The problem was, I had pretty much allocated a weekend or so a month to this project, and I suddenly found myself owning responsibility for an ongoing, living system. I initially thought adopting plugins would be about the same amount of it takes to own tropical fish. You feed them and they're fine. But adopting plugins is more like adopting a puppy. You have responsibility for its care and feeding every day, in every way, for a very long time.
The problem is, adding to Seamless Donations would both take time and money -- money I couldn't justify as a side, pro-bono project. So I decided to charge for add-ons.
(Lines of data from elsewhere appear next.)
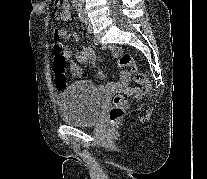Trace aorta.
Instances as JSON below:
<instances>
[{"label":"aorta","instance_id":"obj_1","mask_svg":"<svg viewBox=\"0 0 207 179\" xmlns=\"http://www.w3.org/2000/svg\"><path fill=\"white\" fill-rule=\"evenodd\" d=\"M72 3L75 5H82L84 3V0H72Z\"/></svg>","mask_w":207,"mask_h":179}]
</instances>
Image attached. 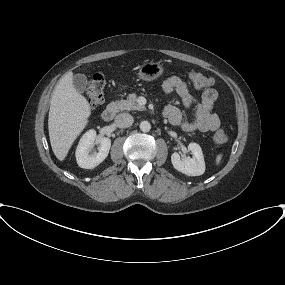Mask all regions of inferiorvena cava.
I'll return each mask as SVG.
<instances>
[{"label": "inferior vena cava", "instance_id": "inferior-vena-cava-1", "mask_svg": "<svg viewBox=\"0 0 285 285\" xmlns=\"http://www.w3.org/2000/svg\"><path fill=\"white\" fill-rule=\"evenodd\" d=\"M114 122L119 128H128L132 126L134 118L129 113H120L115 117Z\"/></svg>", "mask_w": 285, "mask_h": 285}]
</instances>
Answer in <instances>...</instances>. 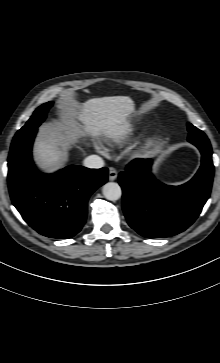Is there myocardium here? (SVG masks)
Wrapping results in <instances>:
<instances>
[{"mask_svg":"<svg viewBox=\"0 0 220 363\" xmlns=\"http://www.w3.org/2000/svg\"><path fill=\"white\" fill-rule=\"evenodd\" d=\"M144 147L142 145H137L133 147L130 151L131 156L139 157L144 152Z\"/></svg>","mask_w":220,"mask_h":363,"instance_id":"myocardium-1","label":"myocardium"}]
</instances>
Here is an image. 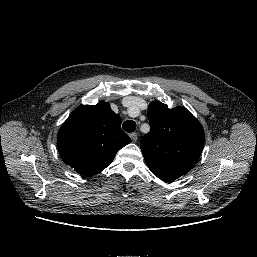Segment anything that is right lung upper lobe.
Listing matches in <instances>:
<instances>
[{"instance_id": "1", "label": "right lung upper lobe", "mask_w": 257, "mask_h": 257, "mask_svg": "<svg viewBox=\"0 0 257 257\" xmlns=\"http://www.w3.org/2000/svg\"><path fill=\"white\" fill-rule=\"evenodd\" d=\"M122 119L109 103L75 109L57 135L62 160L83 176H93L114 159L118 150L131 142L121 130Z\"/></svg>"}]
</instances>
I'm not making it into a business, I get a few hundred bucks a month from them, but they cover the cost of licensing, tools, and hosting, the out-of-pocket costs I've incurred to keep the plugins alive and fed.
All told, since I released the first add-on in September, I've made about $3,000 and I'm starting to break even on the costs of maintaining the plugins. Only Seamless Donations has add-ons, but the income from Seamless Donations helps cover my hosting and support costs for the other plugins.
This is important, because the plugins are nights-and-weekends work, and if they both took my time and took money out of the family budget, my wife wouldn't go along with the effort. As it is, supporting the plugins -- and ongoing coding -- has taken time away from family projects, so we've had to hire handy folk and some yard help to make up for the honey-do time I'm not putting in.
There was another factor in this first year as the proud keeper of adopted plugins: both of my parents died. My mom passed away in September and four months later, my dad passed away.
Obviously, my attention was diverted from open source coding and support to family matters. I posted some notes on the support boards and here's where the users started to feel more like family than free-roaming, vaporous, full torso apparitions. I got many very kind notes from users, and I can't begin to tell you how much that meant to me. The folks here at ZDNet and CBS were also incredibly supportive, something I'll forever be grateful for.
It's been quite a year
I have adopted a total of 10 plugins and have, by extension, adopted a worldwide family of users. I've had some deep frustrations and some very rough periods. But I've also gained a tremendous degree of gratification and satisfaction from interacting with so many interesting people.
Would I do it again, knowing what I know now? Well, in a year where there isn't so much personal turmoil, yes. The value I've gained as a columnist, advisor, and educator that has come from interacting with users from so many nations with so many different skill sets and missions has been off the charts.
I thought I'd keep my programming chops up, and I've certainly done that. But I never expected I'd gain a much broader perspective that I'd be able to apply to all of the areas of my professional life and meet so many cool people.
If you're a manager, executive, writer, or pundit, I strongly recommend you reconnect with real users. Don't leave all user support to someone in your chain of command. Spend some time regularly interacting with the actual people who use your products and services. There will be ups and downs, but you will be a much better, more well-rounded, and considerably more connected professional for the experience.